Pun Sing-lui (Chinese: 潘星磊; pinyin: Pān Xīnglěi) is a mainland-trained performance artist and Hong Kong resident. His most notable and contested work is Red Action, which he staged after he attended the June Forth vigil held annually in Victoria Park in Hong Kong in 1995. This performance was covered by many local and international press and art historical studies as it was seen as a response to colonial politics, as well as an act of "artistic urge" and vandalism. Some consider it as "the most famous political stunt in Hong Kong history".

== Early life and education ==
Pun was a participant of the 1989 Tiananmen Square protests. A photograph of him going on a hunger strike during the protests was featured on the cover of Le tremblement de terre de Pékin, a 1991 book about the uprising written by French authors Michel Bonnin, Jean-Philippe Béja, and Alain Peyraube.

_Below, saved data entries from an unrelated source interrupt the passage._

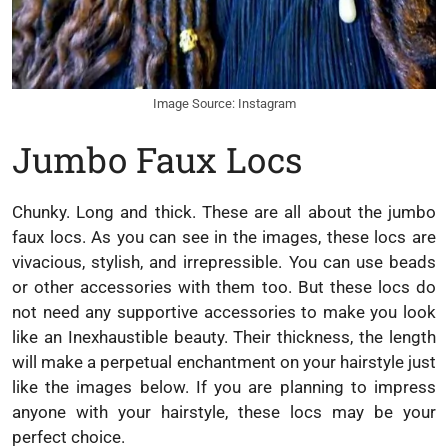
Image Source: Instagram
Jumbo Faux Locs
Chunky. Long and thick. These are all about the jumbo
faux locs. As you can see in the images, these locs are
vivacious, stylish, and irrepressible. You can use beads
or other accessories with them too. But these locs do
not need any supportive accessories to make you look
like an Inexhaustible beauty. Their thickness, the length
will make a perpetual enchantment on your hairstyle just
like the images below. If you are planning to impress
anyone with your hairstyle, these locs may be your
perfect choice.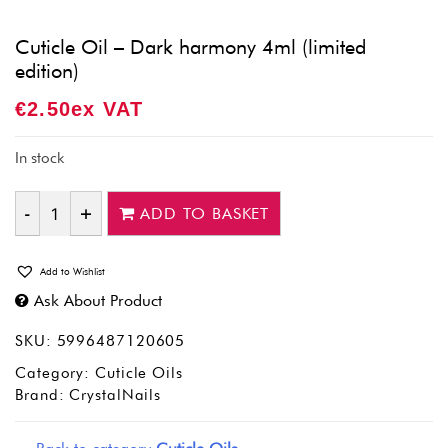
Cuticle Oil – Dark harmony 4ml (limited
edition)
€
2.50
Ex VAT
In stock
ADD TO BASKET
Quantity
Add to Wishlist
Ask About Product
SKU:
5996487120605
Category:
Cuticle Oils
Brand:
CrystalNails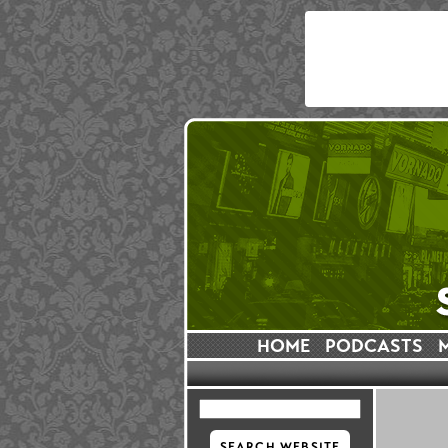
HOME
PODCASTS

In 1992, Pan graduated from the Sculpture Department Central Academy of Fine Arts in Beijing and immigrated to Hong Kong.

== Renowned vandalism ==
Pan's most well-known performance work is named Red Action. On 16 September 1996, shortly before Hong Kong's handover to China, Pun covered the bronze statue of Queen Victoria in a public park with a layer of red paint, and smashed its nose with a hammer. The artist then waited for the press and the police to arrive and claimed his pviolence was a protest against the "colonial culture" in Hong Kong before undergoing court-mandated psychological evaluation and imprisonment for twenty-eight days. The statue was subsequently restored, at a cost of $150,000.

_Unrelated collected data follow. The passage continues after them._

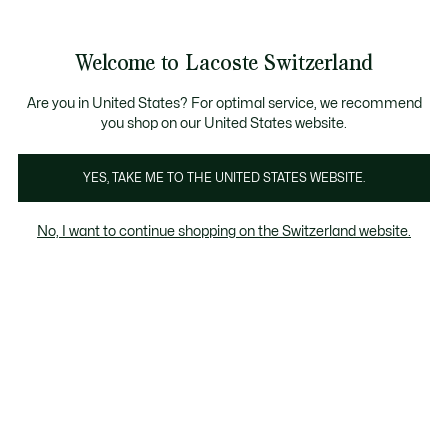
Information
Banners
Free Standard Delivery over CHF 109
Become a Lacoste Member!
Free Return
Product
Welcome to Lacoste Switzerland
image
See
0
0
gallery
my
EN
shopping
bag
Are you in United States? For optimal service, we recommend
you shop on our United States website.
YES, TAKE ME TO THE UNITED STATES WEBSITE.
No, I want to continue shopping on the Switzerland website.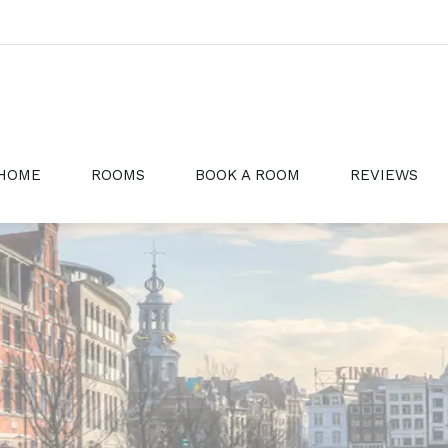
HOME
ROOMS
BOOK A ROOM
REVIEWS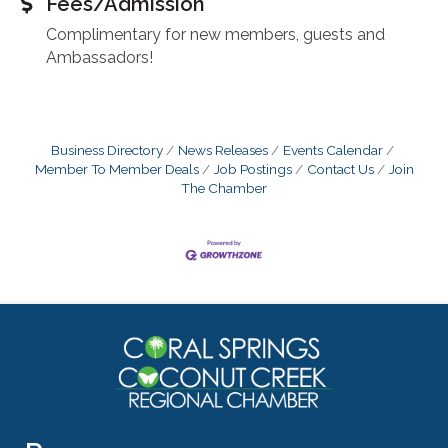
Fees/Admission
Complimentary for new members, guests and
Ambassadors!
Business Directory
News Releases
Events Calendar
Member To Member Deals
Job Postings
Contact Us
Join
The Chamber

For Pun, vandalising the statue represents an act of reclaiming agency, an opportunity to reject colonial culture, even if the Chinese went in great number to exploit the colony, considering the low quality life from China, and to challenge the values that the statue symbolises in "a period of colonial domination." In an interview with Mariana Wan in the South China Morning Post, Pun offered the following rationale for his performance:"I smashed this statue. The message is loud and clear: I am saying no to colonial culture. I do not hold anything against Queen Victoria personally. What I am against is the era the statue represents; an era of colonialism. A lot of people do not know why this statue is in the park. Or if they know they are not aware of its significance . . . In Hong Kong, nobody thinks hard on the significance of the statue of Queen Victoria. A lot of artists and people said they had fond feelings towards this statue; that as children, they had played under it. This I find very strange. I don't know whether that is due to the fact that Hong Kong has neglected its education on historical and cultural matters . . . A museum is a perfect place for it so that people, the future generations, can reflect on the history of Hong Kong. Not a park."The performance received negative reactions although it has been considered as a significant artistic act demanding democracy. Artist and art critic Leung Po Shan Anthony argued that this act evoked fear among Hong Kong people of the Cultural Revolution and the prospect of future Communist rule. It was criticized as an "outdated act of resistance" by nationalism against colonialism, and it highlighted a "severe divergence" in the emotional fabric between the people of Mainland China and Hong Kong.